The white-striped fruit fly quarantine measures 81 square miles, bordered on the west by Grand Avenue in Glendora; on the south by W. Holt Avenue in Pomona; on the east by N. Mountain Avenue in Upland; and on the north by a straight line through the San Gabriel Mountains, between N. Mountain Avenue and Glendora Mountain Road. Additional information about the quarantine, including a map, is available at: http://www.cdfa.ca.gov/PHPPS/PE/InteriorExclusion/wsff_quarantine.html.

The Oriental fruit fly quarantine measures 84 square miles and is bordered on the west by Grand Avenue in Glendora; on the south by W. Temple Avenue in Pomona; on the east by the Los Angeles/San Bernardino county line; and on the north by a straight line through the San Gabriel Mountains, between Mt. Baldy Road and Glendora Mountain Road. Additional information about this quarantine, including a map, is available at: http://www.cdfa.ca.gov/phpps/pe/InteriorExclusion/off_quarantine.html.

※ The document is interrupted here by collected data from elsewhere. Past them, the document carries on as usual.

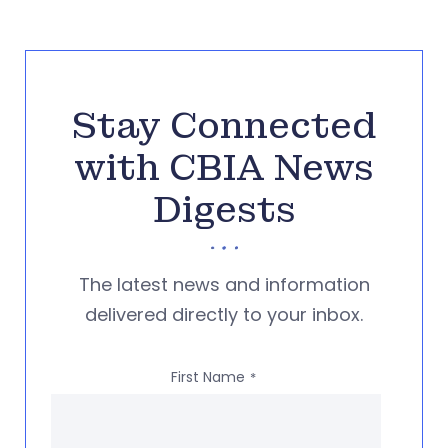
Stay Connected
with CBIA News
Digests
The latest news and information
delivered directly to your inbox.
First Name
*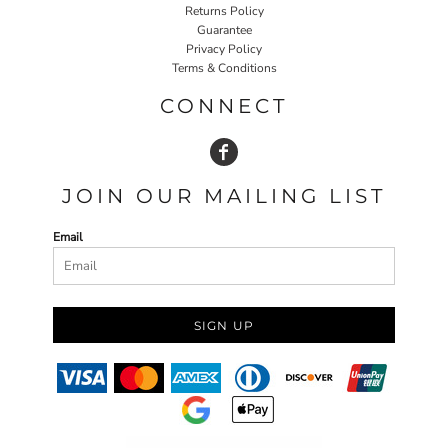
Returns Policy
Guarantee
Privacy Policy
Terms & Conditions
CONNECT
JOIN OUR MAILING LIST
Email
SIGN UP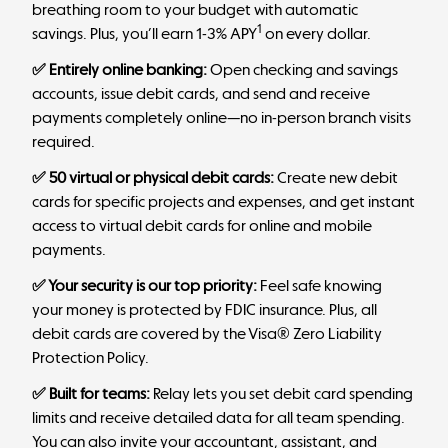
breathing room to your budget with automatic
1
savings. Plus, you’ll earn 1-3% APY
on every dollar.
✅ Entirely online banking:
Open checking and savings
accounts, issue debit cards, and send and receive
payments completely online—no in-person branch visits
required.
✅ 50 virtual or physical debit cards:
Create new debit
cards for specific projects and expenses, and get instant
access to virtual debit cards for online and mobile
payments.
✅ Your security is our top priority:
Feel safe knowing
your money is protected by FDIC insurance. Plus, all
debit cards are covered by the Visa® Zero Liability
Protection Policy.
✅ Built for teams:
Relay lets you set debit card spending
limits and receive detailed data for all team spending.
You can also invite your accountant, assistant, and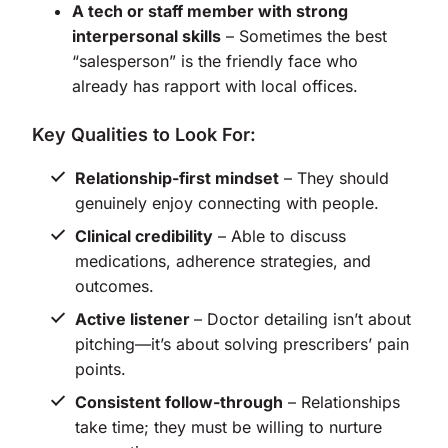
A tech or staff member with strong
interpersonal skills
– Sometimes the best
“salesperson” is the friendly face who
already has rapport with local offices.
Key Qualities to Look For:
Relationship-first mindset
– They should
genuinely enjoy connecting with people.
Clinical credibility
– Able to discuss
medications, adherence strategies, and
outcomes.
Active listener
– Doctor detailing isn’t about
pitching—it’s about solving prescribers’ pain
points.
Consistent follow-through
– Relationships
take time; they must be willing to nurture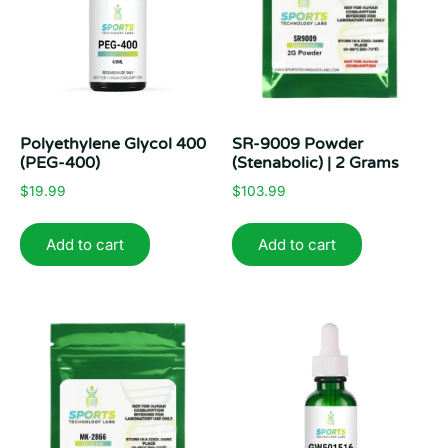
Polyethylene Glycol 400
SR-9009 Powder
(PEG-400)
(Stenabolic) | 2 Grams
$
19.99
$
103.99
Add to cart
Add to cart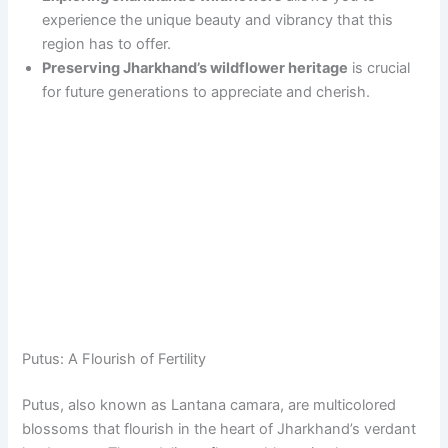
experience the unique beauty and vibrancy that this
region has to offer.
Preserving Jharkhand’s wildflower heritage
is crucial
for future generations to appreciate and cherish.
Putus: A Flourish of Fertility
Putus, also known as Lantana camara, are multicolored
blossoms that flourish in the heart of Jharkhand’s verdant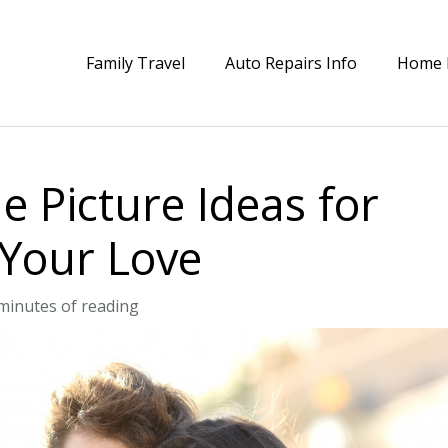
Family Travel
Auto Repairs Info
Home 
 Picture Ideas for
 Your Love
minutes of reading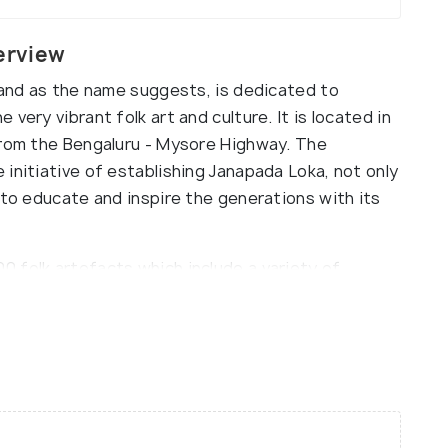
erview
 and as the name suggests, is dedicated to
very vibrant folk art and culture. It is located in
from the Bengaluru - Mysore Highway. The
initiative of establishing Janapada Loka, not only
 to educate and inspire the generations with its
 folk artefacts which include a variety of
hunting equipment, rustic and old-school
reative household wares, colourful puppets and
f folk literature, music, sculptures, festivals
vided between separate wings, namely Folks Art
amane, Shilamala, Ayagaramala, etc. This
g 15 acres of land and houses a sparkling blue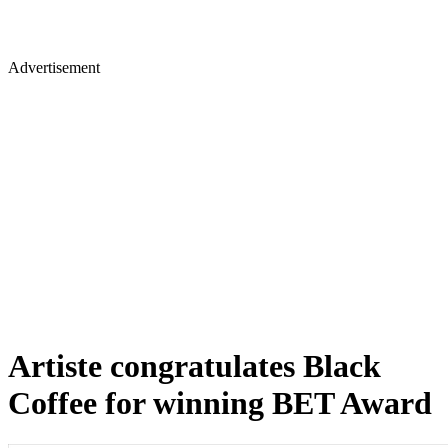
Advertisement
Artiste congratulates Black
Coffee for winning BET Award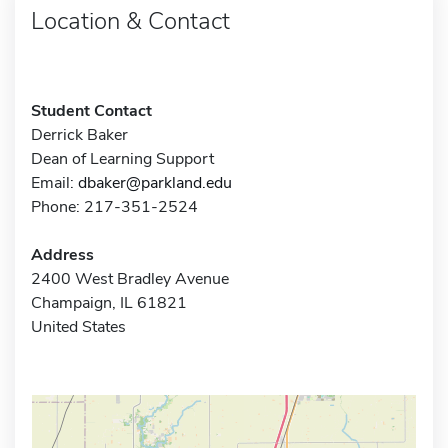
Location & Contact
Student Contact
Derrick Baker
Dean of Learning Support
Email:
dbaker@parkland.edu
Phone: 217-351-2524
Address
2400 West Bradley Avenue
Champaign, IL 61821
United States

The movement of host fruits and plants grown in the quarantine areas is restricted. Residents living within the boundaries are asked not to move host plants and materials from their property.

Seven white-striped fruit flies were detected recently in traps in the La Verne area, marking the first time this pest has been detected in the Western Hemisphere. The fly is native to tropical Southeast Asia, where it damages the fruit of many trees, most notably guava and mango. Damage occurs when the female lays eggs inside the fruit. The eggs hatch into maggots that tunnel through the flesh of the fruit, making it unfit for consumption.

Four Oriental fruit flies were also recently discovered in the La Verne area. The pest is known to target over 230 different fruit, vegetable and plant commodities. Damage occurs when the female lays eggs inside the fruit. The eggs hatch into maggots that tunnel through the flesh of the fruit, making it unfit for consumption.

Eradication programs for each infestation are already underway – both relying largely on "male attractant" techniques featuring fly attractant mixed with a small amount of pesticide. The flies are drawn to the attractant and killed.